The answer should consist of all the records, copied exactly.

(Document understanding data)
---
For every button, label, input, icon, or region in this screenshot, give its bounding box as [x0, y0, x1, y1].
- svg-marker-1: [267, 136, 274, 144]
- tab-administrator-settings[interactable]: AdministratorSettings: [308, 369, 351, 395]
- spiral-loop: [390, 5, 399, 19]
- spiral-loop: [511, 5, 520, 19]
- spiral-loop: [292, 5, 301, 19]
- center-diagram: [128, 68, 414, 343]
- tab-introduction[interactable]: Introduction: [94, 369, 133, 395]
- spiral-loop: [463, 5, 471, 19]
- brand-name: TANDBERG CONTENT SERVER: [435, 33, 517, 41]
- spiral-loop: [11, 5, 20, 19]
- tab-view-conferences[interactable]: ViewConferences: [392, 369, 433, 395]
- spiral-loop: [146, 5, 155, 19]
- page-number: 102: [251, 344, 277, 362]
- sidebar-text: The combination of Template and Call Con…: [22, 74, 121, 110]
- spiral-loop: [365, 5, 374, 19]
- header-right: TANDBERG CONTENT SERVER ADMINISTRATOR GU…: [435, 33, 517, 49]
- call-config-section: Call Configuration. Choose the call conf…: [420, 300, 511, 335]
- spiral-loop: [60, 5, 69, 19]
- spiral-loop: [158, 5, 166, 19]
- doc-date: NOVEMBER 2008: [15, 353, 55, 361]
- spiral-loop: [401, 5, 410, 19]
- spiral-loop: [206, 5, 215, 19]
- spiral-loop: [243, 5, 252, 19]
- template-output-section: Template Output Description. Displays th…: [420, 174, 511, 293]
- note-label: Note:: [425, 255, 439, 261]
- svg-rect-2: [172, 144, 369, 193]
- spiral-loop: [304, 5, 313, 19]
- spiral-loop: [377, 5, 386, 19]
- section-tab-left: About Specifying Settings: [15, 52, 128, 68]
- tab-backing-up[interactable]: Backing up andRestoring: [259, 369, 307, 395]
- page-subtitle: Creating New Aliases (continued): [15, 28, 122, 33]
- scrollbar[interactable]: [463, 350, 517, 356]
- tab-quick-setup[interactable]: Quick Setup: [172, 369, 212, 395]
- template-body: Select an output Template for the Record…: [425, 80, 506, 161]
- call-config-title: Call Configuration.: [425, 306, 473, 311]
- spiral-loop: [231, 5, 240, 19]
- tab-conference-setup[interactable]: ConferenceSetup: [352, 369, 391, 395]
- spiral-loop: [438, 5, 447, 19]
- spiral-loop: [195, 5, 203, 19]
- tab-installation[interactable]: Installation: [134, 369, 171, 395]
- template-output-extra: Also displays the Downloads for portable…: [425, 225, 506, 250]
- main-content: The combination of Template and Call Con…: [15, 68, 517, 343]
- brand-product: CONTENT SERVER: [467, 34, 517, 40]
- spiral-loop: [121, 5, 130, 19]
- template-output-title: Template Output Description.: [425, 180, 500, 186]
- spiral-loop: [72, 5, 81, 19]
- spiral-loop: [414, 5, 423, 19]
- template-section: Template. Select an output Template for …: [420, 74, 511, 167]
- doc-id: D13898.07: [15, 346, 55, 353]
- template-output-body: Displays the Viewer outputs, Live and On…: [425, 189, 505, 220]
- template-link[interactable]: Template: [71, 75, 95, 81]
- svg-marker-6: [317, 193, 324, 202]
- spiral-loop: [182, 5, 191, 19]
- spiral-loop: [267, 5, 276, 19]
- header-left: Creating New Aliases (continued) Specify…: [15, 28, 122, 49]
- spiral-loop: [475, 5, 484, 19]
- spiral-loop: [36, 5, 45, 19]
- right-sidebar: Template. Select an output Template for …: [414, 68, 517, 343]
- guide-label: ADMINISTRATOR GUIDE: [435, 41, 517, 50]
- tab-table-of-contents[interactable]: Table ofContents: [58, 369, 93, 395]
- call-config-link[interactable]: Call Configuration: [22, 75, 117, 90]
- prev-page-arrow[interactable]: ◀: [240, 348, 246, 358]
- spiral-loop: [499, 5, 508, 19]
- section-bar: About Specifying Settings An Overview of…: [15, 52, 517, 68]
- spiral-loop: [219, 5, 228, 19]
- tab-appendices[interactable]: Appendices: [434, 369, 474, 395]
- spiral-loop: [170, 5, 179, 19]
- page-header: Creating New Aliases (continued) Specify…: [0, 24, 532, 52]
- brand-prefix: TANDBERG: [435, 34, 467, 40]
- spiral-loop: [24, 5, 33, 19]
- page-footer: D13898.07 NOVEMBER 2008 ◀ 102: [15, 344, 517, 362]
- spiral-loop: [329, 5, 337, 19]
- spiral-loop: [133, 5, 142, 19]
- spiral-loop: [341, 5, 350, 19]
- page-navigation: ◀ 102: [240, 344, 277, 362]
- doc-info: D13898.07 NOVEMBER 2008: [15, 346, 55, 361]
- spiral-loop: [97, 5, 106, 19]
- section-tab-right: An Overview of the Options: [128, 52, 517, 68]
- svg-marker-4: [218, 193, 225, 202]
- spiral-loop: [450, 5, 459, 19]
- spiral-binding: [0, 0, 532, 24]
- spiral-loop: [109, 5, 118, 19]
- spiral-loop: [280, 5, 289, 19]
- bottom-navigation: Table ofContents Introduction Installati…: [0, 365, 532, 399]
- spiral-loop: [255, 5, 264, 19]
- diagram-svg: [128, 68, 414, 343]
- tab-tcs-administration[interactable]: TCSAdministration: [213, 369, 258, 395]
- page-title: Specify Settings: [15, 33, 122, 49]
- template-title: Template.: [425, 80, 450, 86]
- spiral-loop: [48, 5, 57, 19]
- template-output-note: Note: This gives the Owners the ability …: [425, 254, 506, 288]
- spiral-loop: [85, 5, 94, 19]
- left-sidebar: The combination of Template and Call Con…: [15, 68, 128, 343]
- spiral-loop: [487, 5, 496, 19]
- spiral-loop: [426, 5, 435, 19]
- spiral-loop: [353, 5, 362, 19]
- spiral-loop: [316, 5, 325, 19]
---
### Solved exercise
For every button, label, input, icon, or region in this screenshot, give its bounding box as [x0, y0, x1, y1].
- svg-marker-1: [267, 136, 274, 144]
- tab-administrator-settings[interactable]: AdministratorSettings: [308, 369, 351, 395]
- spiral-loop: [390, 5, 399, 19]
- spiral-loop: [511, 5, 520, 19]
- spiral-loop: [292, 5, 301, 19]
- center-diagram: [128, 68, 414, 343]
- tab-introduction[interactable]: Introduction: [94, 369, 133, 395]
- spiral-loop: [463, 5, 471, 19]
- brand-name: TANDBERG CONTENT SERVER: [435, 33, 517, 41]
- spiral-loop: [11, 5, 20, 19]
- tab-view-conferences[interactable]: ViewConferences: [392, 369, 433, 395]
- spiral-loop: [146, 5, 155, 19]
- page-number: 102: [251, 344, 277, 362]
- sidebar-text: The combination of Template and Call Con…: [22, 74, 121, 110]
- spiral-loop: [365, 5, 374, 19]
- header-right: TANDBERG CONTENT SERVER ADMINISTRATOR GU…: [435, 33, 517, 49]
- call-config-section: Call Configuration. Choose the call conf…: [420, 300, 511, 335]
- spiral-loop: [60, 5, 69, 19]
- spiral-loop: [158, 5, 166, 19]
- doc-date: NOVEMBER 2008: [15, 353, 55, 361]
- spiral-loop: [401, 5, 410, 19]
- spiral-loop: [206, 5, 215, 19]
- spiral-loop: [243, 5, 252, 19]
- template-output-section: Template Output Description. Displays th…: [420, 174, 511, 293]
- note-label: Note:: [425, 255, 439, 261]
- svg-rect-2: [172, 144, 369, 193]
- spiral-loop: [304, 5, 313, 19]
- spiral-loop: [377, 5, 386, 19]
- section-tab-left: About Specifying Settings: [15, 52, 128, 68]
- tab-backing-up[interactable]: Backing up andRestoring: [259, 369, 307, 395]
- page-subtitle: Creating New Aliases (continued): [15, 28, 122, 33]
- scrollbar[interactable]: [463, 350, 517, 356]
- tab-quick-setup[interactable]: Quick Setup: [172, 369, 212, 395]
- template-body: Select an output Template for the Record…: [425, 80, 506, 161]
- call-config-title: Call Configuration.: [425, 306, 473, 311]
- spiral-loop: [231, 5, 240, 19]
- tab-conference-setup[interactable]: ConferenceSetup: [352, 369, 391, 395]
- spiral-loop: [438, 5, 447, 19]
- spiral-loop: [195, 5, 203, 19]
- tab-installation[interactable]: Installation: [134, 369, 171, 395]
- template-output-extra: Also displays the Downloads for portable…: [425, 225, 506, 250]
- main-content: The combination of Template and Call Con…: [15, 68, 517, 343]
- brand-product: CONTENT SERVER: [467, 34, 517, 40]
- spiral-loop: [121, 5, 130, 19]
- template-output-title: Template Output Description.: [425, 180, 500, 186]
- spiral-loop: [72, 5, 81, 19]
- spiral-loop: [414, 5, 423, 19]
- template-section: Template. Select an output Template for …: [420, 74, 511, 167]
- doc-id: D13898.07: [15, 346, 55, 353]
- template-output-body: Displays the Viewer outputs, Live and On…: [425, 189, 505, 220]
- template-link[interactable]: Template: [71, 75, 95, 81]
- svg-marker-6: [317, 193, 324, 202]
- spiral-loop: [182, 5, 191, 19]
- spiral-loop: [267, 5, 276, 19]
- header-left: Creating New Aliases (continued) Specify…: [15, 28, 122, 49]
- spiral-loop: [475, 5, 484, 19]
- spiral-loop: [36, 5, 45, 19]
- right-sidebar: Template. Select an output Template for …: [414, 68, 517, 343]
- guide-label: ADMINISTRATOR GUIDE: [435, 41, 517, 50]
- tab-table-of-contents[interactable]: Table ofContents: [58, 369, 93, 395]
- call-config-link[interactable]: Call Configuration: [22, 75, 117, 90]
- prev-page-arrow[interactable]: ◀: [240, 348, 246, 358]
- spiral-loop: [499, 5, 508, 19]
- section-bar: About Specifying Settings An Overview of…: [15, 52, 517, 68]
- spiral-loop: [219, 5, 228, 19]
- tab-appendices[interactable]: Appendices: [434, 369, 474, 395]
- spiral-loop: [170, 5, 179, 19]
- page-header: Creating New Aliases (continued) Specify…: [0, 24, 532, 52]
- brand-prefix: TANDBERG: [435, 34, 467, 40]
- spiral-loop: [24, 5, 33, 19]
- page-footer: D13898.07 NOVEMBER 2008 ◀ 102: [15, 344, 517, 362]
- spiral-loop: [329, 5, 337, 19]
- spiral-loop: [133, 5, 142, 19]
- spiral-loop: [341, 5, 350, 19]
- page-navigation: ◀ 102: [240, 344, 277, 362]
- doc-info: D13898.07 NOVEMBER 2008: [15, 346, 55, 361]
- spiral-loop: [97, 5, 106, 19]
- section-tab-right: An Overview of the Options: [128, 52, 517, 68]
- svg-marker-4: [218, 193, 225, 202]
- spiral-loop: [450, 5, 459, 19]
- spiral-binding: [0, 0, 532, 24]
- spiral-loop: [109, 5, 118, 19]
- spiral-loop: [280, 5, 289, 19]
- bottom-navigation: Table ofContents Introduction Installati…: [0, 365, 532, 399]
- spiral-loop: [255, 5, 264, 19]
- diagram-svg: [128, 68, 414, 343]
- tab-tcs-administration[interactable]: TCSAdministration: [213, 369, 258, 395]
- page-title: Specify Settings: [15, 33, 122, 49]
- template-title: Template.: [425, 80, 450, 86]
- spiral-loop: [48, 5, 57, 19]
- template-output-note: Note: This gives the Owners the ability …: [425, 254, 506, 288]
- spiral-loop: [85, 5, 94, 19]
- left-sidebar: The combination of Template and Call Con…: [15, 68, 128, 343]
- spiral-loop: [487, 5, 496, 19]
- spiral-loop: [426, 5, 435, 19]
- spiral-loop: [353, 5, 362, 19]
- spiral-loop: [316, 5, 325, 19]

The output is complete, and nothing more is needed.